Lida en est un exemple. Cette Colombienne de 36 ans est arrivée en Espagne il y a 15 mois avec ses enfants âgés de 11 et 16 ans, après avoir fui des menaces de mort. Ingénieure industrielle avec une expérience en contrôle qualité, elle a beaucoup de difficulté à accéder à un emploi stable, ce qui l'amène à devoir accepter des emplois de nettoyage et à travailler dans l'économie souterraine. Le manque de régularisation et d'enregistrement aggrave leur situation, reflétant la réalité de nombreux migrants qualifiés qui ne peuvent pas développer leur carrière professionnelle malgré leur formation et leur expérience.
Le CEAR, pour sa part, a averti que « de nombreux migrants, demandeurs d'asile et bénéficiaires d'une protection internationale ou temporaire doivent surmonter d'innombrables obstacles structurels pour accéder au système de santé, aux services de soins de santé mentale et aux ressources pour personnes handicapées en Espagne ».
Dans le cas de la santé mentale, par exemple, les expériences mêmes de nombreux migrants, l'instabilité et les obstacles qu'ils rencontrent à leur arrivée en Espagne, peuvent déclencher des problèmes tels que le stress ou l'anxiété qui nécessitent des soins spécialisés qui, pour eux, sont encore plus difficiles d'accès.

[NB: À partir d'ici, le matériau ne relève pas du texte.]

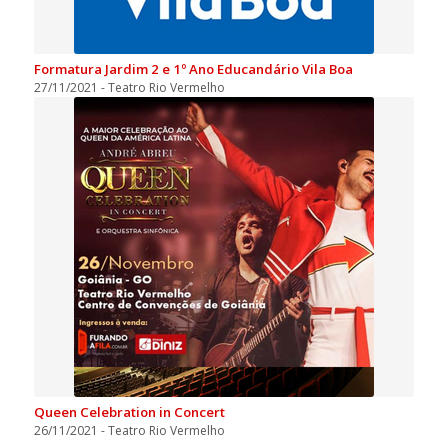
Formatura Jardim 2 e 1º Ano Educandário Vila Boa
27/11/2021 - Teatro Rio Vermelho
Queen Celebration in Concert
26/11/2021 - Teatro Rio Vermelho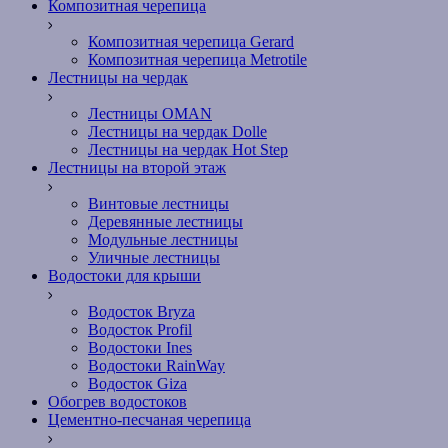
Композитная черепица
Композитная черепица Gerard
Композитная черепица Metrotile
Лестницы на чердак
Лестницы OMAN
Лестницы на чердак Dolle
Лестницы на чердак Hot Step
Лестницы на второй этаж
Винтовые лестницы
Деревянные лестницы
Модульные лестницы
Уличные лестницы
Водостоки для крыши
Водосток Bryza
Водосток Profil
Водостоки Ines
Водостоки RainWay
Водосток Giza
Обогрев водостоков
Цементно-песчаная черепица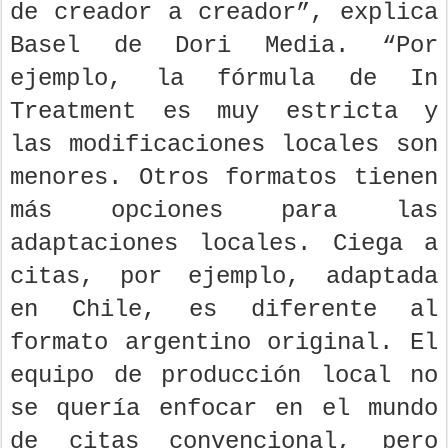
de creador a creador”, explica
Basel de Dori Media. “Por
ejemplo, la fórmula de In
Treatment es muy estricta y
las modificaciones locales son
menores. Otros formatos tienen
más opciones para las
adaptaciones locales. Ciega a
citas, por ejemplo, adaptada
en Chile, es diferente al
formato argentino original. El
equipo de producción local no
se quería enfocar en el mundo
de citas convencional, pero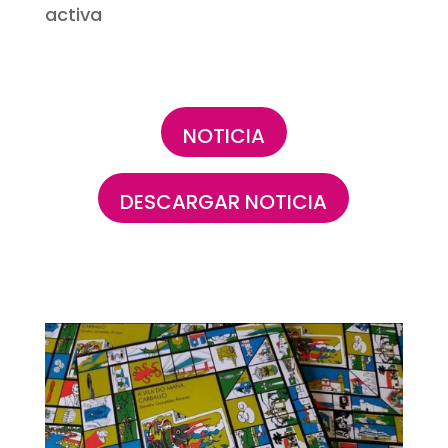
activa
NOTICIA
DESCARGAR NOTICIA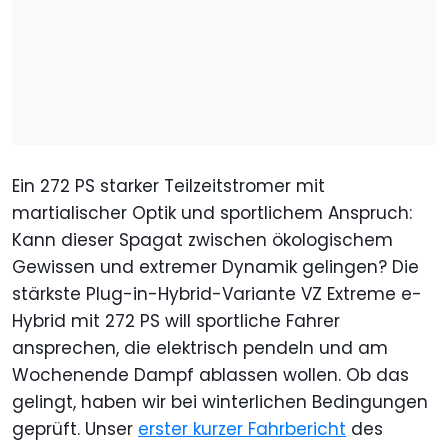
Ein 272 PS starker Teilzeitstromer mit
martialischer Optik und sportlichem Anspruch:
Kann dieser Spagat zwischen ökologischem
Gewissen und extremer Dynamik gelingen? Die
stärkste Plug-in-Hybrid-Variante VZ Extreme e-
Hybrid mit 272 PS will sportliche Fahrer
ansprechen, die elektrisch pendeln und am
Wochenende Dampf ablassen wollen. Ob das
gelingt, haben wir bei winterlichen Bedingungen
geprüft. Unser
erster kurzer Fahrbericht
des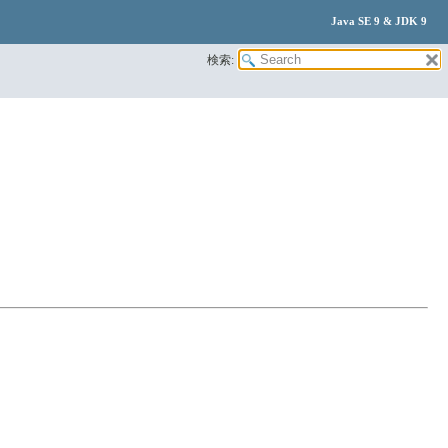
Java SE 9 & JDK 9
検索: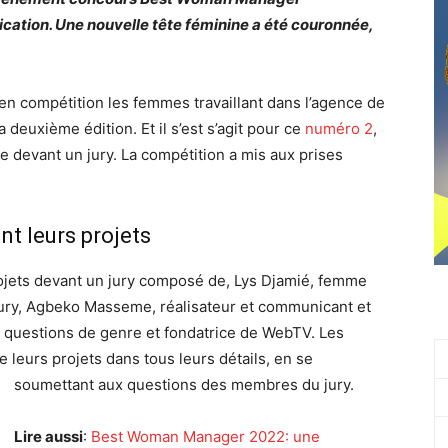
cation. Une nouvelle tête féminine a été couronnée,
 compétition les femmes travaillant dans l’agence de
deuxième édition. Et il s’est s’agit pour ce
numéro 2
,
e devant un jury. La compétition a mis aux prises
 leurs projets
ojets devant un jury composé de, Lys Djamié, femme
jury, Agbeko Masseme, réalisateur et communicant et
questions de genre et fondatrice de WebTV. Les
leurs projets dans tous leurs détails, en se
soumettant aux questions des membres du jury.
Lire aussi
:
Best Woman Manager 2022: une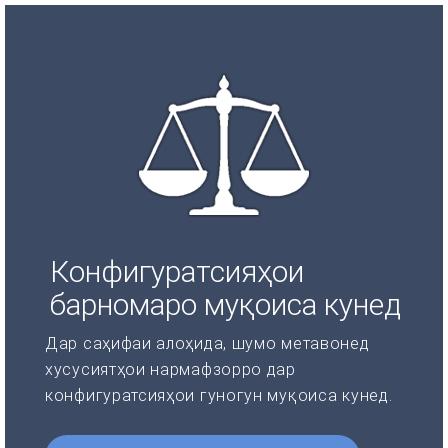
Конфигуратсияҳои
барномаро муқоиса кунед
Дар саҳифаи алоҳида, шумо метавонед
хусусиятҳои нармафзорро дар
конфигуратсияҳои гуногун муқоиса кунед.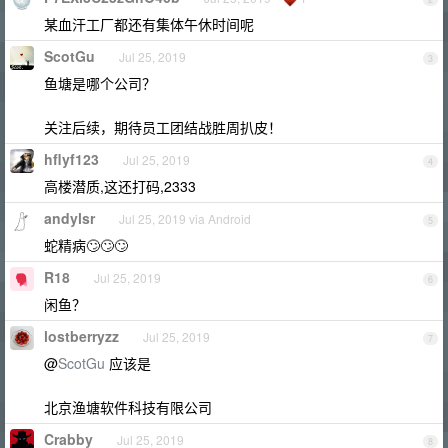
某血汗工厂都还有集体午休时间呢
ScotGu
Jul 25, 2019
3
鱼塘是哪个公司？
关注后续，期待员工团结战胜周扒皮！
hflyf123
Jul 25, 2019
4
高楼潜质,这还打码,2333
andylsr
Jul 25, 2019 via Android
5
蛇精病🙄🙄🙄
R18
Jul 25, 2019
6
闲鱼？
lostberryzz
Jul 25, 2019
7
@
ScotGu
应该是
北京渔塘软件科技有限公司
Crabby
Jul 25, 2019
8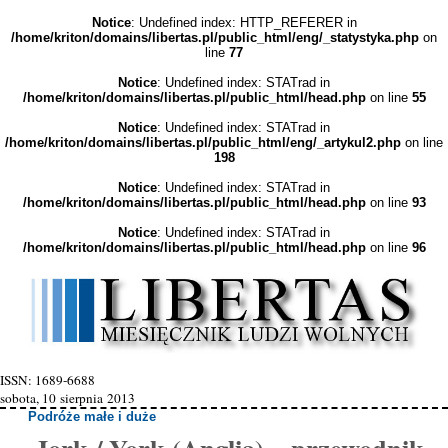
Notice
: Undefined index: HTTP_REFERER in
/home/kriton/domains/libertas.pl/public_html/eng/_statystyka.php
on
line
77
Notice
: Undefined index: STATrad in
/home/kriton/domains/libertas.pl/public_html/head.php
on line
55
Notice
: Undefined index: STATrad in
/home/kriton/domains/libertas.pl/public_html/eng/_artykul2.php
on line
198
Notice
: Undefined index: STATrad in
/home/kriton/domains/libertas.pl/public_html/head.php
on line
93
Notice
: Undefined index: STATrad in
/home/kriton/domains/libertas.pl/public_html/head.php
on line
96
ISSN: 1689-6688
sobota, 10 sierpnia 2013
Podróże małe i duże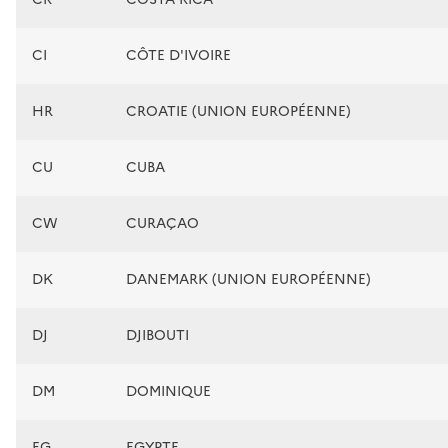
CI
CÔTE D'IVOIRE
HR
CROATIE (UNION EUROPÉENNE)
CU
CUBA
CW
CURAÇAO
DK
DANEMARK (UNION EUROPÉENNE)
DJ
DJIBOUTI
DM
DOMINIQUE
EG
EGYPTE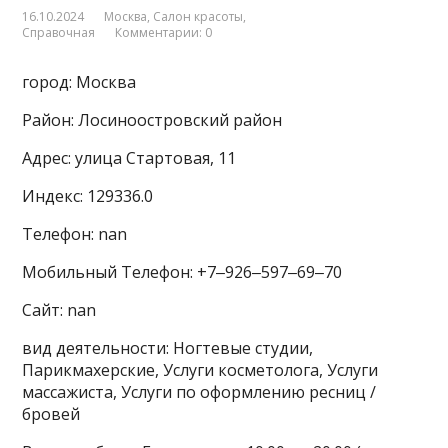
16.10.2024
Москва
,
Салон красоты
,
Справочная
Комментарии: 0
город: Москва
Район: Лосиноостровский район
Адрес: улица Стартовая, 11
Индекс: 129336.0
Телефон: nan
Мобильный Телефон: +7‒926‒597‒69‒70
Сайт: nan
вид деятельности: Ногтевые студии,
Парикмахерские, Услуги косметолога, Услуги
массажиста, Услуги по оформлению ресниц /
бровей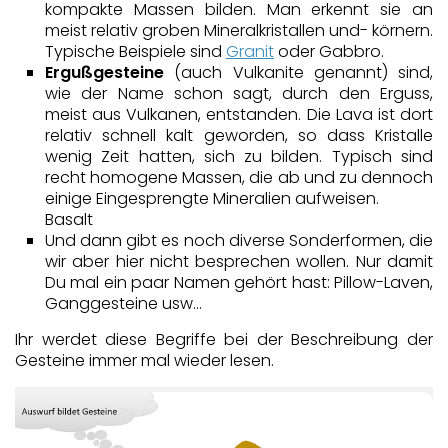
kompakte Massen bilden. Man erkennt sie an
meist relativ groben Mineralkristallen und- körnern.
Typische Beispiele sind
Granit
oder Gabbro.
Ergußgesteine
(auch Vulkanite genannt) sind,
wie der Name schon sagt, durch den Erguss,
meist aus Vulkanen, entstanden. Die Lava ist dort
relativ schnell kalt geworden, so dass Kristalle
wenig Zeit hatten, sich zu bilden. Typisch sind
recht homogene Massen, die ab und zu dennoch
einige Eingesprengte Mineralien aufweisen.
Basalt
Und dann gibt es noch diverse Sonderformen, die
wir aber hier nicht besprechen wollen. Nur damit
Du mal ein paar Namen gehört hast: Pillow-Laven,
Ganggesteine usw…
Ihr werdet diese Begriffe bei der Beschreibung der
Gesteine immer mal wieder lesen.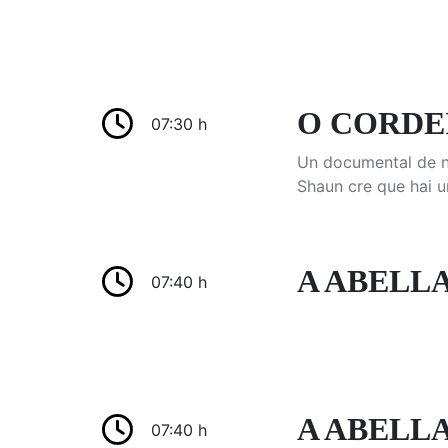
O CORDEI
07:30 h
Un documental de na
Shaun cre que hai u
A ABELLA
07:40 h
A ABELLA
07:40 h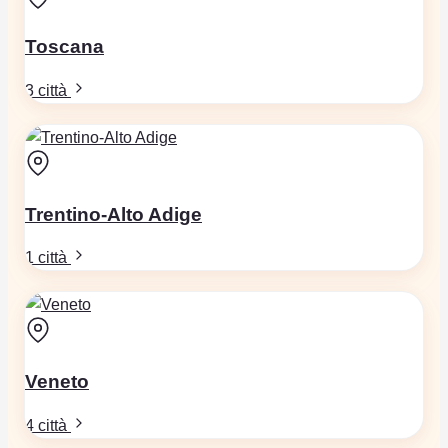
Toscana
3 città
Trentino-Alto Adige
1 città
Veneto
4 città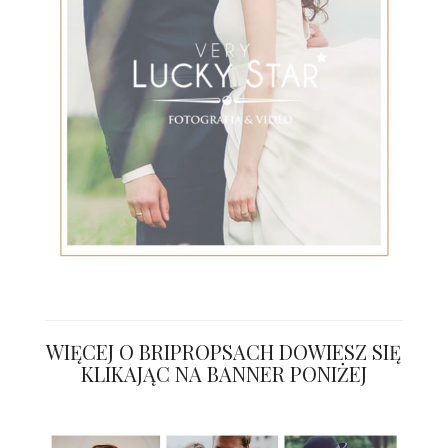
WIĘCEJ O BRIPROPSACH DOWIESZ SIĘ
KLIKAJĄC NA BANNER PONIŻEJ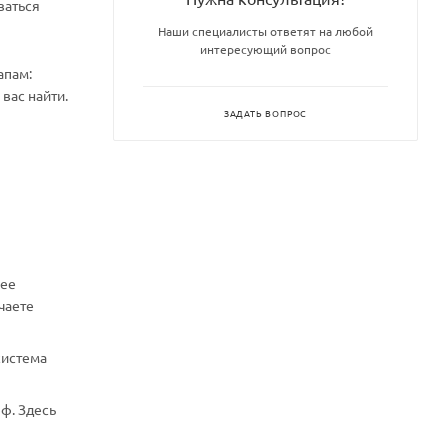
ваться
Наши специалисты ответят на любой
интересующий вопрос
апам:
вас найти.
ЗАДАТЬ ВОПРОС
нее
чаете
система
ф. Здесь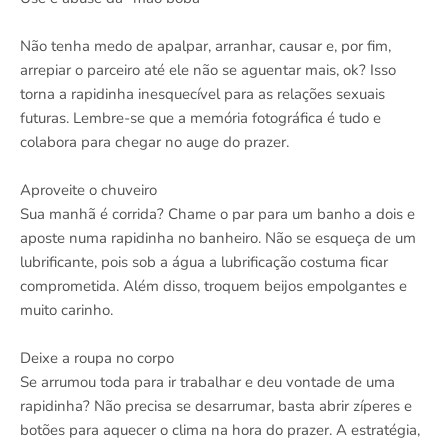
Não tenha medo de apalpar, arranhar, causar e, por fim,
arrepiar o parceiro até ele não se aguentar mais, ok? Isso
torna a rapidinha inesquecível para as relações sexuais
futuras. Lembre-se que a memória fotográfica é tudo e
colabora para chegar no auge do prazer.
Aproveite o chuveiro
Sua manhã é corrida? Chame o par para um banho a dois e
aposte numa rapidinha no banheiro. Não se esqueça de um
lubrificante, pois sob a água a lubrificação costuma ficar
comprometida. Além disso, troquem beijos empolgantes e
muito carinho.
Deixe a roupa no corpo
Se arrumou toda para ir trabalhar e deu vontade de uma
rapidinha? Não precisa se desarrumar, basta abrir zíperes e
botões para aquecer o clima na hora do prazer. A estratégia,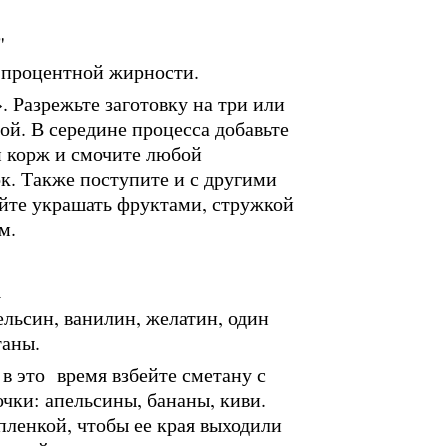
 процентной жирности.
 Разрежьте заготовку на три или
ой. В середине процесса добавьте
й корж и смочите любой
к. Также поступите и с другими
айте украшать фруктами, стружкой
м.
пельсин, ванилин, желатин, один
таны.
в это время взбейте сметану с
чки: апельсины, бананы, киви.
ленкой, чтобы ее края выходили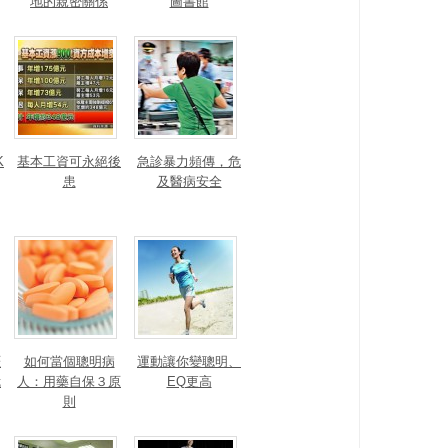
地的親密關係
圖書館
K
基本工資可永絕後
急診暴力頻傳，危
患
及醫病安全
涯
如何當個聰明病
運動讓你變聰明、
我
人：用藥自保３原
EQ更高
則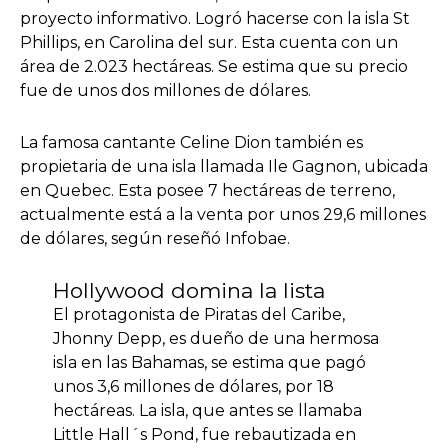
proyecto informativo. Logró hacerse con la isla St
Phillips, en Carolina del sur. Esta cuenta con un
área de 2.023 hectáreas. Se estima que su precio
fue de unos dos millones de dólares.
La famosa cantante Celine Dion también es
propietaria de una isla llamada Ile Gagnon, ubicada
en Quebec. Esta posee 7 hectáreas de terreno,
actualmente está a la venta por unos 29,6 millones
de dólares, según reseñó Infobae.
Hollywood domina la lista
El protagonista de Piratas del Caribe,
Jhonny Depp, es dueño de una hermosa
isla en las Bahamas, se estima que pagó
unos 3,6 millones de dólares, por 18
hectáreas. La isla, que antes se llamaba
Little Hall´s Pond, fue rebautizada en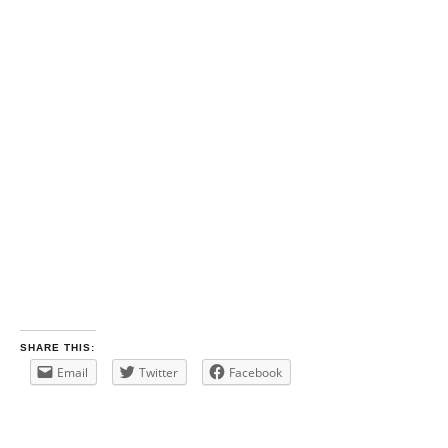
SHARE THIS:
Email
Twitter
Facebook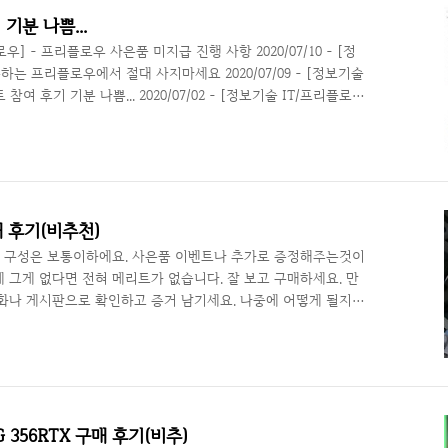
사람..
기분 나쁨...
플로우] - 프리플로우 사은품 미지급 진행 사항 2020/07/10 - [정
통하는 프리플로우에서 절대 사지마세요 2020/07/09 - [정보기술
여 후기 기분 나쁨... 2020/07/02 - [정보기술 IT/프리플로
매 후기 이번에 회사에서 사용할 용도로 구매한 PC로 키보드 마우
 참여 했어요. 상세페이지에서 본거 같았는데.. 여러 상품을 봤으
진을 공지사항 쇼핑스토리에서 확인하고 주문했어요. 결정적으로
니 확인해달라고 고객센터에 전화까지 했지요. 6..
 후기(비추천)
 구성은 보통이하에요. 사은품 이벤트나 추가로 증정해주는것이
 그게 없다면 전혀 메리트가 없습니다. 잘 보고 구매하세요. 만
화나 게시판으로 확인하고 증거 남기세요. 나중에 어떻게 될지
보기술 IT/프리플로우] - 프리플로우 사은품 미지급 진행 사항
/프리플로우] - 말이 안 통하는 프리플로우에서 절대 사지마세요
플로우] - 프리플로우 이벤트 참여 후기 기분 나쁨...2020/07/02 -
플로우 게이밍340A 구매 후기 이벤트 참여 포토 상품평을 쓰면 2
 356RTX 구매 후기(비추)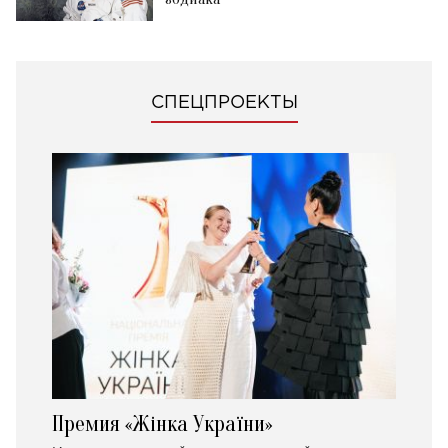
СПЕЦПРОЕКТЫ
Премия «Жінка України»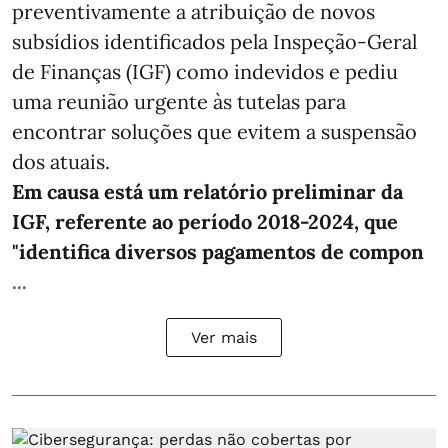
preventivamente a atribuição de novos
subsídios identificados pela Inspeção-Geral
de Finanças (IGF) como indevidos e pediu
uma reunião urgente às tutelas para
encontrar soluções que evitem a suspensão
dos atuais.
Em causa está um relatório preliminar da
IGF, referente ao período 2018-2024, que
"identifica diversos pagamentos de compon
...
Ver mais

Concernant l'insertion professionnelle, Marcos Febas, directeur du Centre d'Intégration de l'Enfance et de la Jeunesse et du Travail de Sant Joan de Déu Terres à Lleida, a évoqué les barrières qui rendent difficile l'accès à l'emploi. « Le plus important reste la documentation et la langue, ce sont donc deux de nos priorités avec les jeunes migrants qui arrivent dans notre centre de Sant Joan de Déu Terres de Lleida », a-t-il souligné.
De plus, a-t-il expliqué, « il est essentiel qu'ils acquièrent une formation dans les métiers où il existe une réelle demande d'emploi ». La mécanique, la maçonnerie et la menuiserie font partie de ce que ces jeunes peuvent apprendre pendant leur séjour au centre. Ensuite, poursuit-il, « ils sont aidés à trouver un emploi grâce à la collaboration avec différentes entreprises, dont beaucoup, une fois qu'elles commencent à embaucher ces jeunes, dit-il, reviennent en demandant plus de travailleurs avec le même profil ».
« SI MOHAMED APPELLE L'APPARTEMENT EST LOUÉ »
La prochaine étape après avoir trouvé un emploi, souligne-t-il, est de devenir indépendant et d'avoir accès à son propre logement. Ce centre, après le premier accueil en résidence, dispose de ses propres appartements comme solution d'hébergement intermédiaire jusqu'à ce que les jeunes aient la capacité financière suffisante pour prendre en charge leur propre logement. Cependant, prévient Marcos Febas, « c'est la chose la plus difficile car même avec un emploi stable et des économies suffisantes, nombreux sont ceux qui refusent de louer leur appartement à une personne d'un autre pays ».
En ce sens, il a expliqué que « si Mohamed appelle, l'appartement est déjà loué ou apparaît une clause qui n'existait pas auparavant. Lorsqu'un de nos éducateurs appelle ensuite pour s'enquérir de la même location, l'appartement est à nouveau disponible », a ajouté Ferbas.
Sur les mille places en appartements dont dispose San Juan de Dios dans toute l'Espagne visant à couvrir les besoins d'hébergement des personnes vulnérables, 70 se trouvent à Lleida au service de ce programme. De plus, elle joue un rôle d'intermédiaire entre les locataires et les jeunes, garantissant un loyer pour les premiers et facilitant l'accès au logement pour les seconds.